■ **RAW DATA**:
--- --- ---
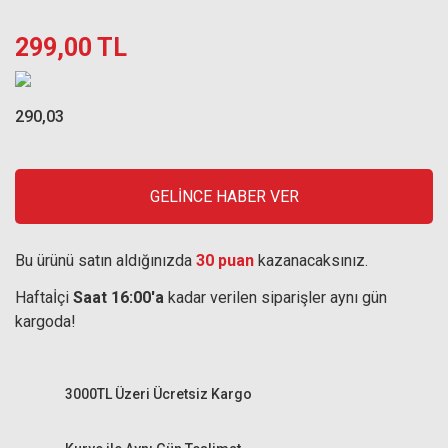
299,00 TL
290,03
GELİNCE HABER VER
Bu ürünü satın aldığınızda
30 puan
kazanacaksınız.
Haftaİçi
Saat 16:00'a
kadar verilen siparişler aynı gün
kargoda!
3000TL Üzeri Ücretsiz Kargo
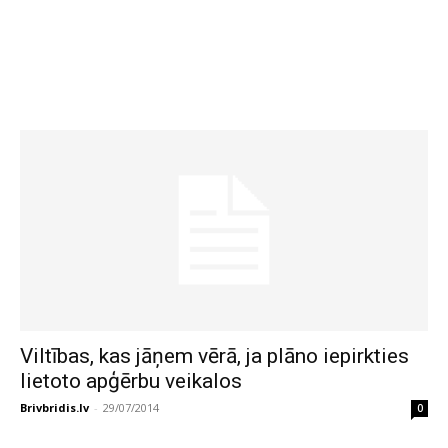
Viltības, kas jāņem vērā, ja plāno iepirkties
lietoto apģērbu veikalos
Brivbridis.lv
-
29/07/2014
0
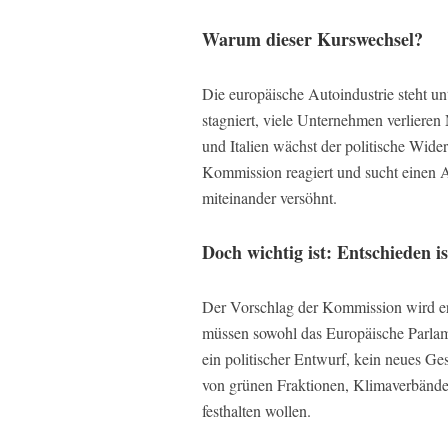
Warum dieser Kurswechsel?
Die europäische Autoindustrie steht u
stagniert, viele Unternehmen verlieren 
und Italien wächst der politische Wide
Kommission reagiert und sucht einen A
miteinander versöhnt.
Doch wichtig ist: Entschieden is
Der Vorschlag der Kommission wird er
müssen sowohl das Europäische Parlame
ein politischer Entwurf, kein neues Ge
von grünen Fraktionen, Klimaverbänden
festhalten wollen.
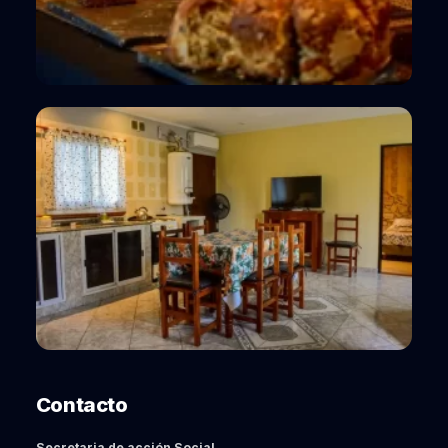
Contacto
Secretaria de acción Social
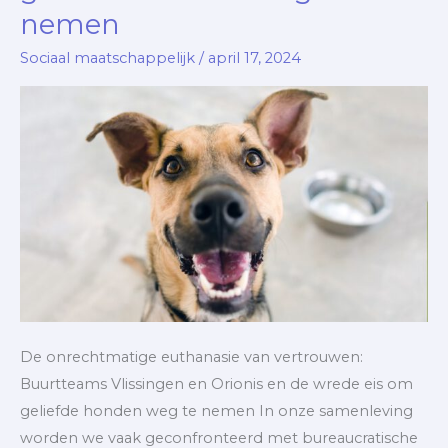
nemen
en
de
Sociaal maatschappelijk
/
april 17, 2024
wrede
eis
om
geliefde
honden
weg
te
nemen
De onrechtmatige euthanasie van vertrouwen:
Buurtteams Vlissingen en Orionis en de wrede eis om
geliefde honden weg te nemen In onze samenleving
worden we vaak geconfronteerd met bureaucratische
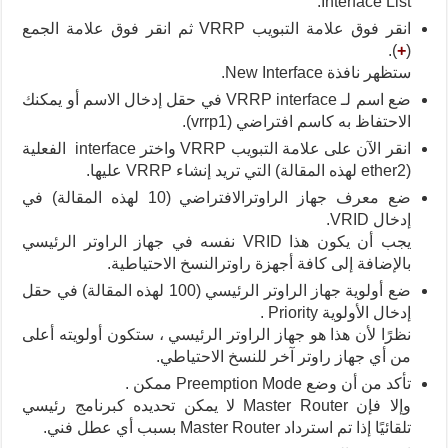
Interface List.
انقر فوق علامة التبويب VRRP ثم انقر فوق علامة الجمع
).
+
(
ستظهر نافذة New Interface.
ضع اسم لـ VRRP interface في حقل إدخال الاسم أو يمكنك
الاحتفاظ به كاسم افتراضي (vrrp1).
انقر الآن على علامة التبويب VRRP واختر interface الفعلية
(ether2 لهذه المقالة) التي تريد إنشاء VRRP عليها.
ضع معرف جهاز الراوترالافتراضي (10 لهذه المقالة) في
إدخال VRID.
يجب أن يكون هذا VRID نفسه في جهاز الراوتر الرئيسي
بالإضافة إلى كافة أجهزة راوترالنسخ الاحتياطية.
ضع أولوية جهاز الراوتر الرئيسي (100 لهذه المقالة) في حقل
إدخال الأولوية Priority .
نظرًا لأن هذا هو جهاز الراوتر الرئيسي ، ستكون أولويته أعلى
من أي جهاز راوتر آخر للنسخ الاحتياطي.
تأكد من أن وضع Preemption Mode ممكن .
وإلا فإن Master Router لا يمكن تحديده كبرنامج رئيسي
تلقائيًا إذا تم استرداد Master Router بسبب أي عطل فني.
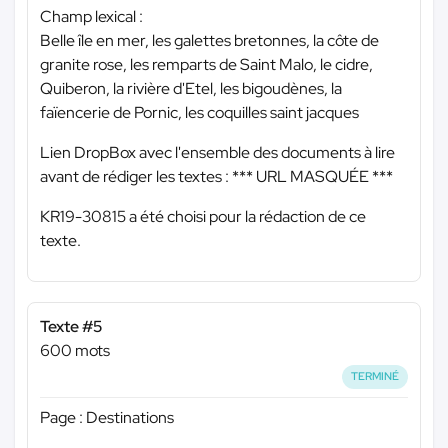
Champ lexical :
Belle île en mer, les galettes bretonnes, la côte de
granite rose, les remparts de Saint Malo, le cidre,
Quiberon, la rivière d'Etel, les bigoudènes, la
faïencerie de Pornic, les coquilles saint jacques
Lien DropBox avec l'ensemble des documents à lire
avant de rédiger les textes :
*** URL MASQUÉE ***
KR19-30815 a été choisi pour la rédaction de ce
texte.
Texte #5
600 mots
TERMINÉ
Page : Destinations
--- --- ---
■ **EXERCISE DETAILS**: The lines you need are those holding the word "انقر"; copy each of them from the material above.

■ **TASK RESPONSE**:
انقر فوق علامة التبويب VRRP ثم انقر فوق علامة الجمع
انقر الآن على علامة التبويب VRRP واختر interface الفعلية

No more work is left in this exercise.